First human 'lung-on-chip' model developed using stem cells from a single donor

Researchers at the Francis Crick Institute and AlveoliX have developed the first human 'lung-on-chip' model using stem cells taken from only one person.

These chips simulate breathing motions and lung disease in an individual, holding promise for testing treatments for infections like tuberculosis (TB) and delivering personalized medicine.

Air sacs in the lungs called alveoli are the essential site of gas exchange and also an important barrier against inhaled viruses and bacteria that cause respiratory diseases like flu or TB.

Researchers have been working to recreate the battle between human cells and bacteria in the lab by building a 'lung-on-a-chip': small units of human lung on a plastic chip containing tiny channels and compartments. In this case, they aimed to recreate air sacs to understand how they respond to infection.

Until now, these 'lung-on-chip' devices have been made of a mixture of patient-derived and commercially available cells, meaning they can't fully replicate the lung function or disease progression of a single individual. 

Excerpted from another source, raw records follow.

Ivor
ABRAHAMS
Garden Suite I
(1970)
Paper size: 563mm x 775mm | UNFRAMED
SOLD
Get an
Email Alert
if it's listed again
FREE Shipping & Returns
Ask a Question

In a study published today in Science Advances, the team at the Crick developed a new lung-on-chip model that contains only genetically identical cells derived from stem cells from a single donor.

Based on a protocol developed previously by the lab, the team produced type I and II alveolar epithelial cells and vascular endothelial cells from human-induced pluripotent stem cells, cells that can virtually become any cell in the body. These epithelial and endothelial cells are separately grown on the top and bottom of a very thin membrane in a device manufactured by biotechnology company AlveoliX to recreate an air sac barrier.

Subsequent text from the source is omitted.